プロローグ 記録者の最期
肺の奥に、粘りつくような塩素の白が刺さっている。
呼吸のたびに喉の粘膜が微かに震え、乾いた摩擦が胸腔に響く。
野戦病院を支配する、湿って重い沈黙。
視線を動かすことすら、今はひどく億劫だった。
枕元のトレイでは、冷え切ったスープの表面に灰色の膜が張り、運ばれてから堆積した時間の長さを物語っている。
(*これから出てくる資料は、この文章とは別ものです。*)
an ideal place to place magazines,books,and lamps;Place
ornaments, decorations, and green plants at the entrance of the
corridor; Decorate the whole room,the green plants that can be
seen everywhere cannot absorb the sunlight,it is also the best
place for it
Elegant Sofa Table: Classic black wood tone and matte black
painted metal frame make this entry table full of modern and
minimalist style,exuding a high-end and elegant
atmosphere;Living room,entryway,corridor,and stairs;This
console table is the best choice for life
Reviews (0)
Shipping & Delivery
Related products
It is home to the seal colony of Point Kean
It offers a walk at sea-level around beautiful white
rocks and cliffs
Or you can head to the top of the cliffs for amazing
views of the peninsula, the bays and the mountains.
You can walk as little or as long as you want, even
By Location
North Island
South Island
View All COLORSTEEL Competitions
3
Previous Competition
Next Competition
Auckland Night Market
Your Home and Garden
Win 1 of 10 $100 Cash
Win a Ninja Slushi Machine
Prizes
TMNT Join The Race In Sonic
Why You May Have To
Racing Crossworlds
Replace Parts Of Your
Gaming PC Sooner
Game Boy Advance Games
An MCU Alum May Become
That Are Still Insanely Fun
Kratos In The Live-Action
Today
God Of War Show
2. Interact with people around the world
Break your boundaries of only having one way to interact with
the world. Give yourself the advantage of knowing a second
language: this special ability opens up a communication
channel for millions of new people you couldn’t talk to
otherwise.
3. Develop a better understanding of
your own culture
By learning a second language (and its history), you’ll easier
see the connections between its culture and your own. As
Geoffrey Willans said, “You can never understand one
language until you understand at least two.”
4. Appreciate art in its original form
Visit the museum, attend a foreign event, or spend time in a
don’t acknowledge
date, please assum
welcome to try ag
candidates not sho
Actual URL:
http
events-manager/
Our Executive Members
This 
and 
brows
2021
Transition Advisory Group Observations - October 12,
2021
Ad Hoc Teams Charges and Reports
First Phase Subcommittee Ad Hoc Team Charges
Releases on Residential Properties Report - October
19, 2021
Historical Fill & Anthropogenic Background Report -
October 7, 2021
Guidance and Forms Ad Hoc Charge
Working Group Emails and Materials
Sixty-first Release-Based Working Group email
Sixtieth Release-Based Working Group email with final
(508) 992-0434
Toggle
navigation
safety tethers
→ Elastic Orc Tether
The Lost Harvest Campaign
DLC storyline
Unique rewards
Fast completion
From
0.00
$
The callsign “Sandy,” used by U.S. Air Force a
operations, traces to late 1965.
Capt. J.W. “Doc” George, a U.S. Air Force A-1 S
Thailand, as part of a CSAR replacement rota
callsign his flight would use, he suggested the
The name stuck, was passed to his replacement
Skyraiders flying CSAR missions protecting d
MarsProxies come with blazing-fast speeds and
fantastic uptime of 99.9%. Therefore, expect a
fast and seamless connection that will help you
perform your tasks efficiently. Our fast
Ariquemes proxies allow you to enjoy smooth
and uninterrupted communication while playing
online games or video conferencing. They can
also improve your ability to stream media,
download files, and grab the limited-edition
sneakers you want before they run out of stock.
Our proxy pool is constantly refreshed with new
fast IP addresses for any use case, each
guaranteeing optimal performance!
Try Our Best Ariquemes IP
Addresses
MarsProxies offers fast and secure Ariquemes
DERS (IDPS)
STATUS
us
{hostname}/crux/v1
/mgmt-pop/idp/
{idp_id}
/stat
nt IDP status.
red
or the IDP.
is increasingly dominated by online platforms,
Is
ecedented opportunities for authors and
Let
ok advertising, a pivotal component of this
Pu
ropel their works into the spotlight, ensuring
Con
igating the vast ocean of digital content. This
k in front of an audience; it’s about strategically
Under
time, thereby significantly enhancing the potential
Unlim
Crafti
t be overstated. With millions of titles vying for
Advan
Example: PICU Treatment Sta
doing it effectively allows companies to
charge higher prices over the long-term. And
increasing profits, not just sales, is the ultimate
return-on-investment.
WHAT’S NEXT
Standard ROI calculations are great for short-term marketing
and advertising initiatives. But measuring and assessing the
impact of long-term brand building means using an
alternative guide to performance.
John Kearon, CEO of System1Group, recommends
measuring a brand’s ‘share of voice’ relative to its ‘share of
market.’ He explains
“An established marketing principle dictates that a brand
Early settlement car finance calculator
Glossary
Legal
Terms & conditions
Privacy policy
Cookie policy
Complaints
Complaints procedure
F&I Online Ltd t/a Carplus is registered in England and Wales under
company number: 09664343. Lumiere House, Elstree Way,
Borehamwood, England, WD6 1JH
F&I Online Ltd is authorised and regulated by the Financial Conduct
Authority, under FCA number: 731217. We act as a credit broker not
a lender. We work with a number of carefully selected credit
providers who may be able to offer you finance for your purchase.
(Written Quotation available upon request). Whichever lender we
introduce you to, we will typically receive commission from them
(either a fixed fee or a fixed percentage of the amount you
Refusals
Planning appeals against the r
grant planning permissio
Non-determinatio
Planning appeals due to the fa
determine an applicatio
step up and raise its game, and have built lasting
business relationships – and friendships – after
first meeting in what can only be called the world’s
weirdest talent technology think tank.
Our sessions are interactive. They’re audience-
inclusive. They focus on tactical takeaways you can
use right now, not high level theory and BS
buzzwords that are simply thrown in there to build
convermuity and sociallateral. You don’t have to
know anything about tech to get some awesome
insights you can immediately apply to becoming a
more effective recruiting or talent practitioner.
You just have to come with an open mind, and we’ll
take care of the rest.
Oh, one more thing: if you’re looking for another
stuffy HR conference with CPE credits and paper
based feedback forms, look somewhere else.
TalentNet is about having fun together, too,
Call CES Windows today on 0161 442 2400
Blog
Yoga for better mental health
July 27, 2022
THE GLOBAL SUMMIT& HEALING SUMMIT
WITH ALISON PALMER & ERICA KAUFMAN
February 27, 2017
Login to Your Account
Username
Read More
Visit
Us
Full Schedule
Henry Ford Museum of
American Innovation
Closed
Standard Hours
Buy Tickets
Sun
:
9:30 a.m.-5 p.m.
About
それは、すでに栄養ではなく、放置された「遺物」の相貌をしていた。
壁際で、機械が一定のリズムで吐き出していた電子音は、いつの間にか途切れている。
代わりに、時計の秒針が鼓膜を叩く。
コツ、コツ、と硬い音が、空っぽの部屋に重力場を作っていた。
指先を震わせ、毛布の下にある四角い輪郭を探り当てる。
画面が灯り、青白い光が網膜を薄く焼いた。
妹から送られてきた画像が、暗闇の中に浮かび上がる。
色彩の暴力。
現実味のないほど鮮やかな、銀の髪と紫の瞳。
画面の中のその女は、氷を削り出したような微笑を浮かべ、周囲の熱を跳ね返していた。
私は返信を打とうとして、やめた。
指が、液晶の冷たい滑らかさをなぞる。
この女の眼球の奥、光が届かない場所にある、微かな歪み。
それは、レンズ越しに「完璧な悲劇」を探し続けてきた私だけが嗅ぎ取れる、腐臭だった。
――レンズの向こう側。
焼けた瓦礫の隙間から、細い指先が伸びていた。
灰を被ったその手は、何かを掴もうとして虚空を掻き、震えていた。
私は、シャッターを切った。
指先に伝わる、機械的なクリックの硬い振動。
金属とガラスの塊が、私と世界の間に境界線を引く。
助けるための手ではなく、切り取るための指。
あの子が求めていた体温を、私は「記録」という冷たい質量に変換して、鞄の中に押し込めた。
胃の底が、じわりと冷える。
何年も前に飲み込んだ鉛の塊が、今さら喉元までせり上がってくる。
嚥下ができない。
鉄の味が、舌の付け根にこびりついて離れなかった。
視界が、急激に揺らいだ。
端末のバッテリーが尽き、光が死ぬ。
暗転した画面に、自分の顔が微かに映り込んだ。
頬は削げ、瞳からは生気が失われている。
けれど、その口角だけは、いつものように穏やかに。
誰にも何も悟らせない、鉄壁の拒絶。
心臓が、一度だけ大きく跳ねた。
肺に残っていた最後の空気が、音もなく漏れ出していく。
次に触れたのは、暴力的なまでの柔らかさだった。
消毒液の刺すような匂いは消え、むせ返るほど甘い花の香りが鼻腔を塞ぐ。
瞼を透かして届く光が、あまりに白い。
重い身体を無理やり引き剥がすようにして、身を起こす。
指先が、滑らかな生地を捉えた。
絹。
肌を滑るその感触は、戦場の砂混じりのシーツとはあまりにかけ離れている。
自分の手を見る。
カメラを支え続けたはずの、中指の硬い角質が、消えている。
代わりに、光を透かすほどに薄く、瑞々しい皮膚。
視界の端で、銀色の糸がさらさらと雪崩れ落ちた。
それは、私の首筋を撫でる、冷たい無機質な手触り。
鏡の前に、這うようにして立つ。
そこにいたのは、かつて液晶越しに、その「歪み」を観察していた孤独な女だった。
銀髪が肩の上で鳴らす、絹糸が擦れ合うような微かな音。
紫水晶の瞳が、鏡の中から私を射抜く。
私は、自分の喉に触れた。
そこにはもう、塩素の苦みも、死の予感もない。
けれど。
鏡の中の少女が浮かべた完璧な微笑みの裏側で。
行き場を失った震えが、まだ指先の奥に残留している。